For years, the station played traditional Christian music with Christian contemporary music heard for only a few hours a week on Saturday. But by 1981, KFSG began to mix in softer contemporary Christian songs into the format. By 1987, KFSG was a Christian adult contemporary station playing such artists as Twila Paris, Steven Curtis Chapman, Amy Grant, David Meece, Randy Stonehill, PFR and White Heart.

===Sale to SBS===
After fifty years of owning KFSG, the Foursquare Church sold the station in 2003, to the Spanish Broadcasting System. It was a $250 million sale. On April 30, 2001, KFSG moved its programming and call sign to FM 93.5 in Redondo Beach (now KDAY), but dropped the music and went with all-religious talk programming full-time. SBS owned the station at 93.5 and leased it to Foursquare as part of its purchase of the more powerful 96.3 frequency. (93.5 operated at 6,000 watts while 96.3 ran 54,000 watts). In 2003, the 93.5 lease ended and SBS regained control of the station, ending Foursquare's run in Southern California radio.

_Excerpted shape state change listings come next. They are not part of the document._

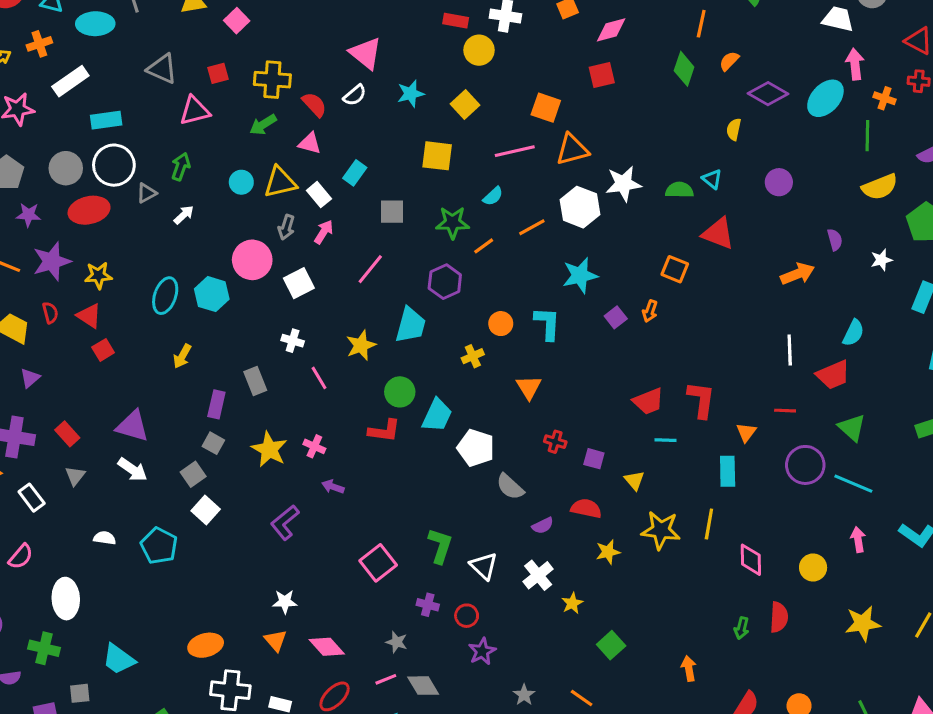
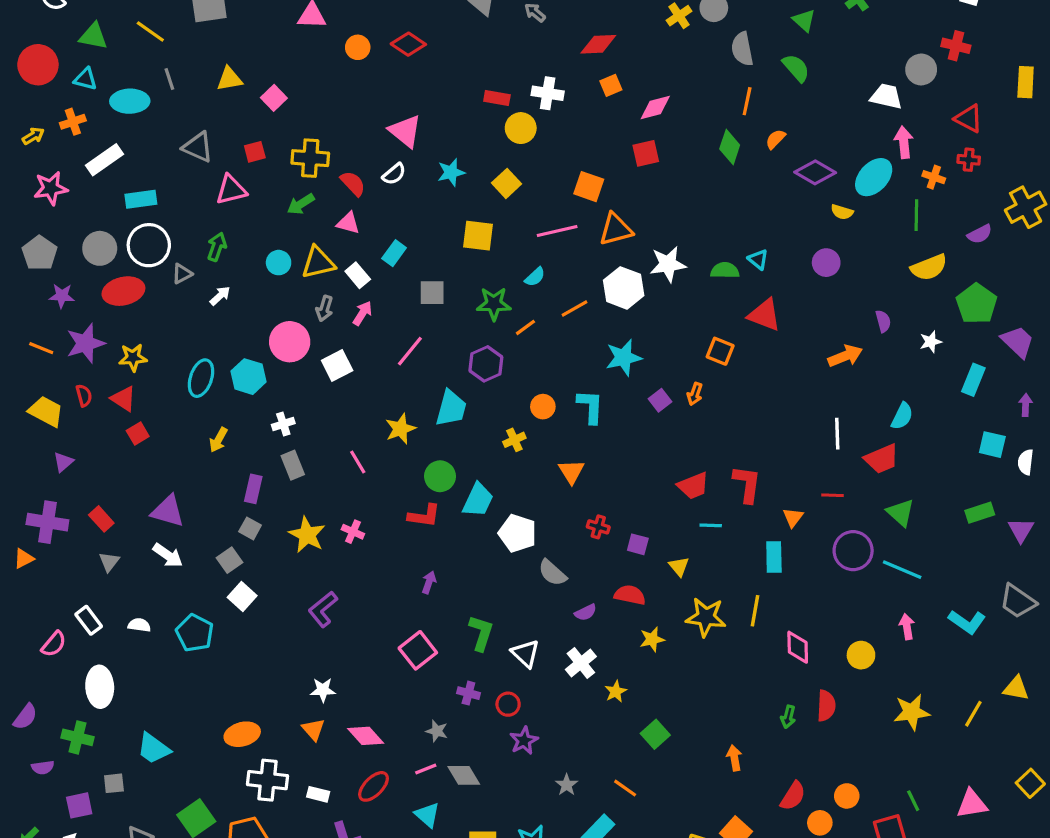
yellow semicircle: (734, 129) -> (842, 212), moved, turned -85
white cross: (293, 341) -> (283, 424), moved, turned -35
purple arrow: (333, 487) -> (429, 582), moved, turned 90
white rectangle: (32, 498) -> (89, 620), moved

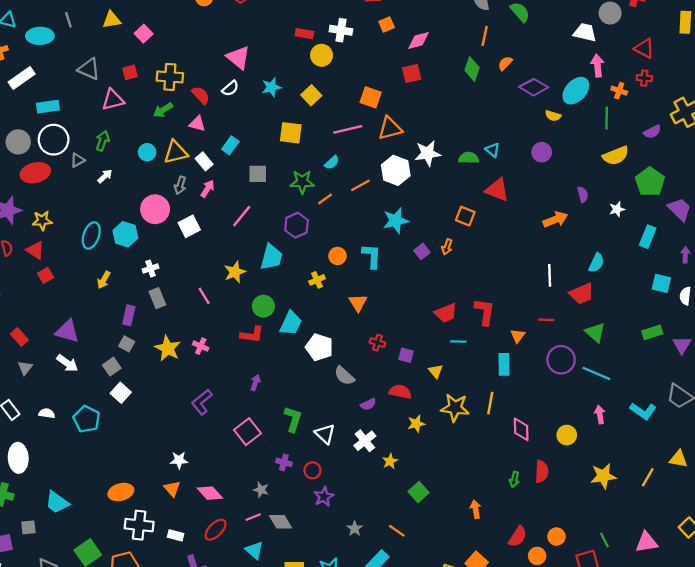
purple L-shape: (323, 609) -> (202, 402), moved

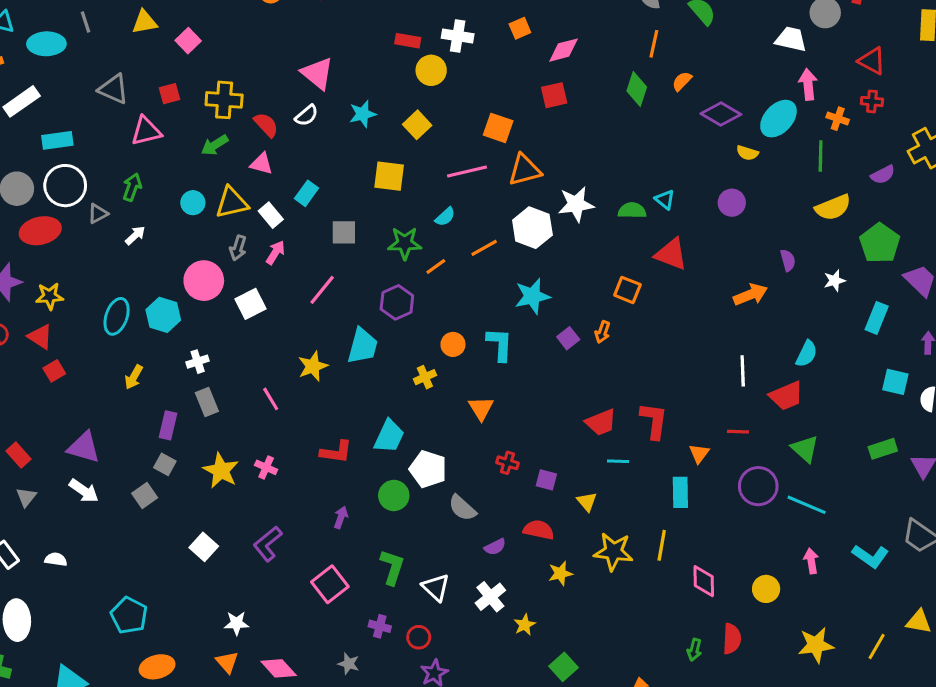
green circle: (263, 306) -> (394, 495), moved
white square: (121, 393) -> (204, 547), moved
cyan pentagon: (87, 419) -> (129, 615), moved

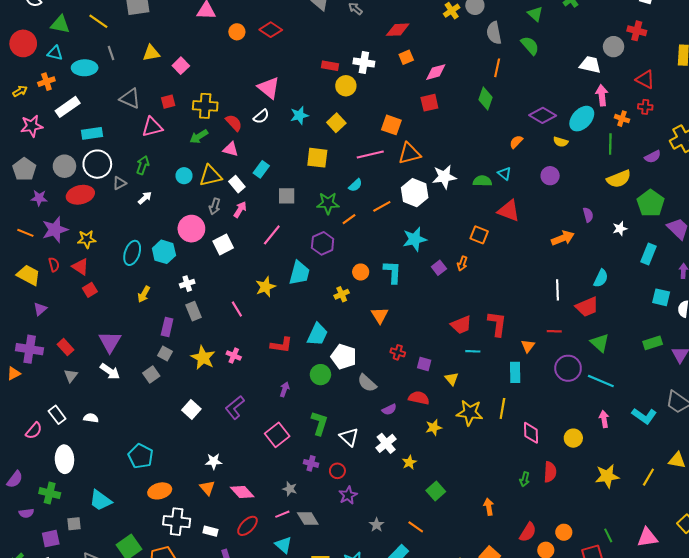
orange semicircle: (682, 81) -> (516, 142), moved
purple triangle: (84, 447) -> (110, 342), turned 45

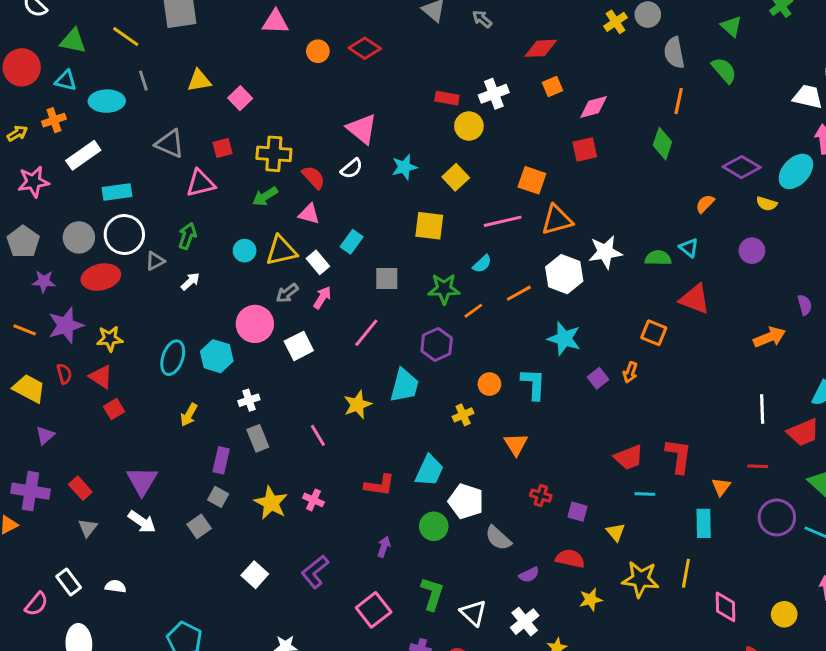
white cross: (364, 63) -> (494, 94), turned -30
gray arrow: (215, 206) -> (287, 293), turned 35
cyan star: (415, 239) -> (564, 339), turned 30

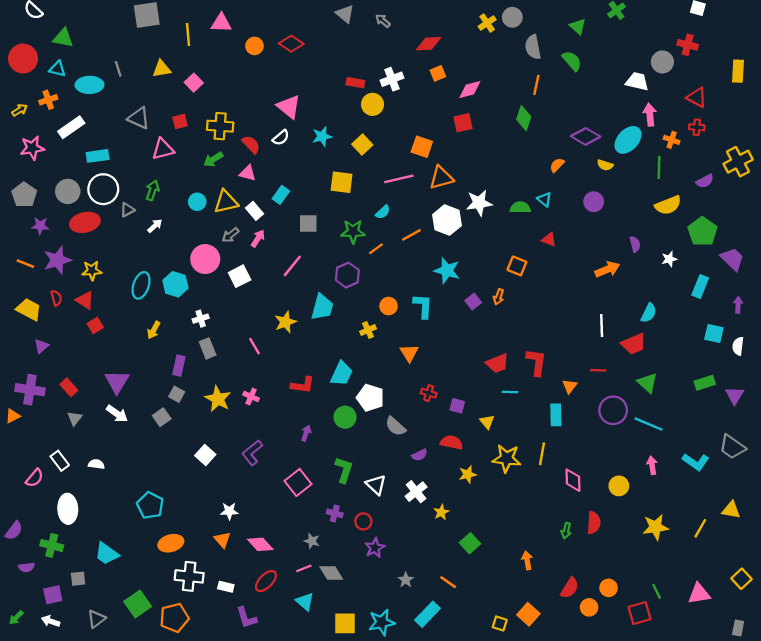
yellow line: (126, 37) -> (188, 34), moved, turned 50
red triangle: (695, 299) -> (549, 240), size x0.6

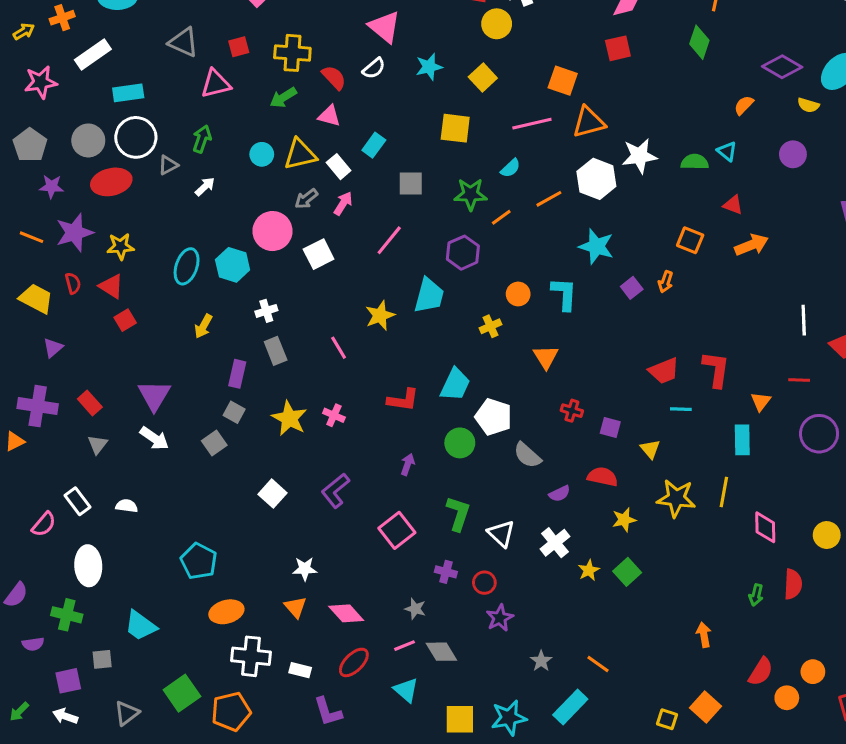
orange arrow: (607, 269) -> (751, 245), moved
green square: (470, 543) -> (627, 572), moved

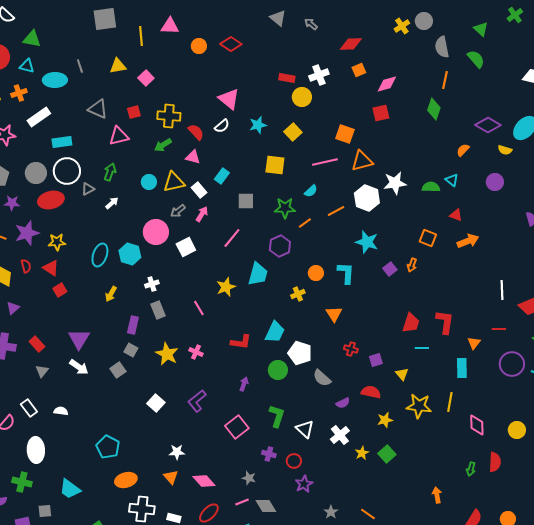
red trapezoid: (664, 371) -> (411, 323), turned -50
purple square: (610, 428) -> (376, 360), turned -32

On May 9, 2001, SBS flipped 96.3 a Spanish adult contemporary format, changing the call letters to KXOL-FM. The station became El Sol 96.3 ("The Sun 96.3") with Sylvia Villagran as the first woman to host a morning radio show in Los Angeles. According to Arbitron between 2001 and 2004, the show garnered high ratings, consistently placing it among the top three morning shows in Los Angeles. "El Sol" was one of two Spanish AC radio stations in Los Angeles until May 2005, when its format change left KLVE as the only station in L.A. airing a softer adult Latin format.

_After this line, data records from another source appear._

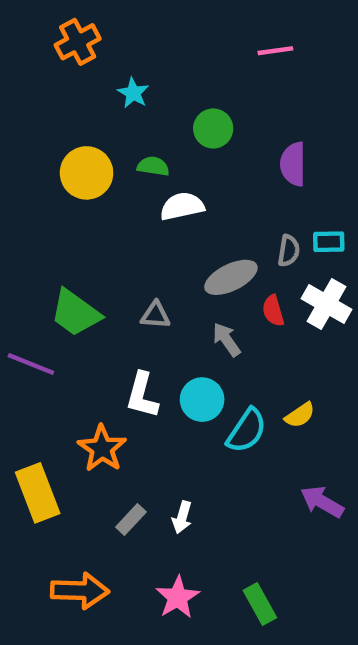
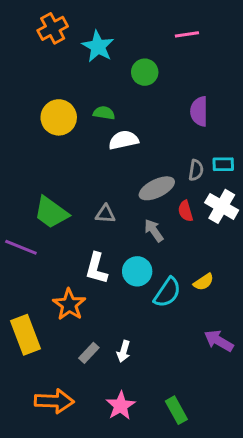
cyan star: (133, 93) -> (98, 46), moved, size x1.5
green circle: (213, 128) -> (145, 72), moved

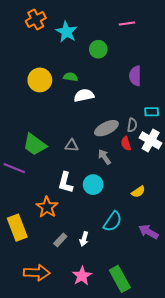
gray semicircle: (196, 170) -> (132, 125), moved
cyan semicircle: (167, 292) -> (113, 221), moved
green rectangle: (176, 410) -> (120, 279), size x1.4

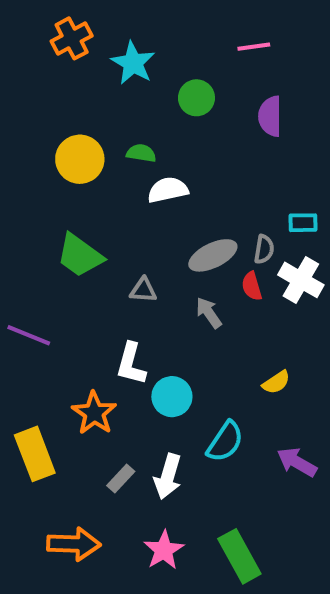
purple semicircle: (135, 76) -> (270, 116), moved
green trapezoid: (35, 145) -> (80, 255), moved
cyan circle: (93, 185) -> (172, 397), moved
white arrow: (84, 239) -> (168, 476), size x1.5

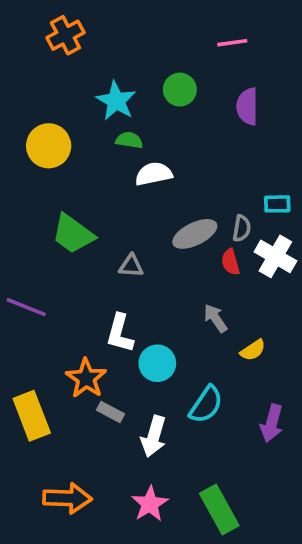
cyan star: (133, 63) -> (116, 101), moved
yellow circle: (80, 159) -> (49, 146), moved
gray arrow: (209, 313) -> (215, 318), moved
purple arrow: (297, 462) -> (272, 423), turned -105
gray rectangle: (121, 479) -> (110, 412), moved, turned 75

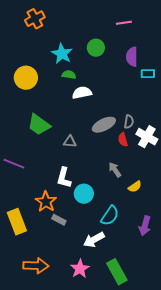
cyan rectangle: (277, 204) -> (148, 74), moved
white arrow: (154, 436) -> (94, 240), moved, turned 45

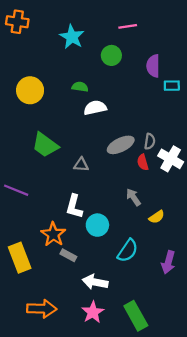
orange cross: (35, 19) -> (17, 22), moved, turned 36
pink line: (124, 23) -> (128, 26), moved
cyan star: (62, 54) -> (72, 37), moved
white arrow: (94, 240) -> (95, 282), moved, turned 40

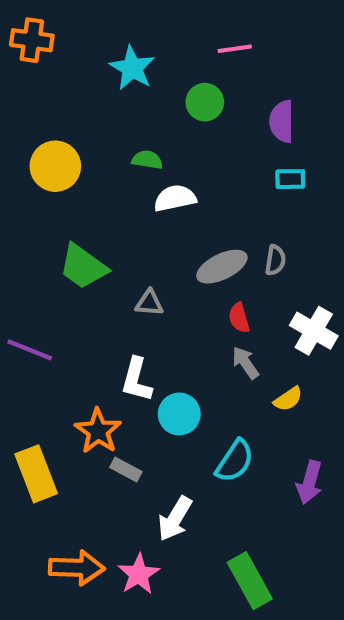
cyan rectangle: (172, 86) -> (290, 179), moved
white cross: (171, 159) -> (314, 331), moved
red semicircle: (143, 162) -> (239, 318), moved
white arrow: (95, 282) -> (175, 519), turned -70
pink star: (93, 312) -> (139, 574), moved

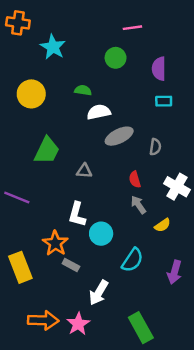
cyan star: (132, 68) -> (53, 47), moved
green trapezoid: (83, 267) -> (47, 151), turned -100
gray ellipse: (222, 267) -> (119, 136), moved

===Lawsuit with Emmis Communications===
In 2005, SBS decided to drop KXOL's Spanish adult contemporary format for hurban (Spanish urban contemporary). The abrupt switch violated a transmitter lease agreement that SBS, had with Emmis Communications, the owner of KXOL's transmitter site. The agreement required formal notification to Emmis of any change in KXOL's format and expressly prohibited the station from programming to directly compete with Emmis' English-language rhythmic outlet KPWR. SBS switched formats anyway, and Emmis filed a lawsuit to force SBS to either drop the format or find a new transmitter. SBS announced that KXOL would move to another transmitter site a month later, and both parties settled the dispute.

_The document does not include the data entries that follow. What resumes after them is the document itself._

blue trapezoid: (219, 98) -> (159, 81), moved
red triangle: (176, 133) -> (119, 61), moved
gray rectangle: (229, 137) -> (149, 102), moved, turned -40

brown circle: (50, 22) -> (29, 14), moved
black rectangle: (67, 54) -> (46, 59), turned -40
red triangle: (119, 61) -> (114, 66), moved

===Latino 96.3 and LA 96.3===
KXOL had success as a Latin urban outlet, partly due to KXOL snatching some of (the now-defunct) KKBT and KPWR's Hispanic listeners. Around 2010, it had begun to tilt its direction towards Latin hip-hop as "Latino 96.3", but still remain within the urban arena. By May 2012, KXOL dropped the "Latino 96.3" moniker and replaced it with the newer but shortened "LA 96.3". KXOL began using the slogan "L.A.'s Party Station". The playlist has also shifted further towards a conventional Rhythmic direction except for a handful of urban tracks. By late 2012, the station rebranded back to "Latino 96.3" with a blend of Spanish and English rhythmic hits.

===Mega 96.3===
On May 16, 2014, at 2 pm, KXOL changed their format back to Spanish AC as Mega 96.3 to compete with KLVE K-Love 107.5. By November 2014, KXOL switched to a Spanish contemporary hit radio format, still calling itself "Mega 96.3" while returning to the slogan "LA's Party Station".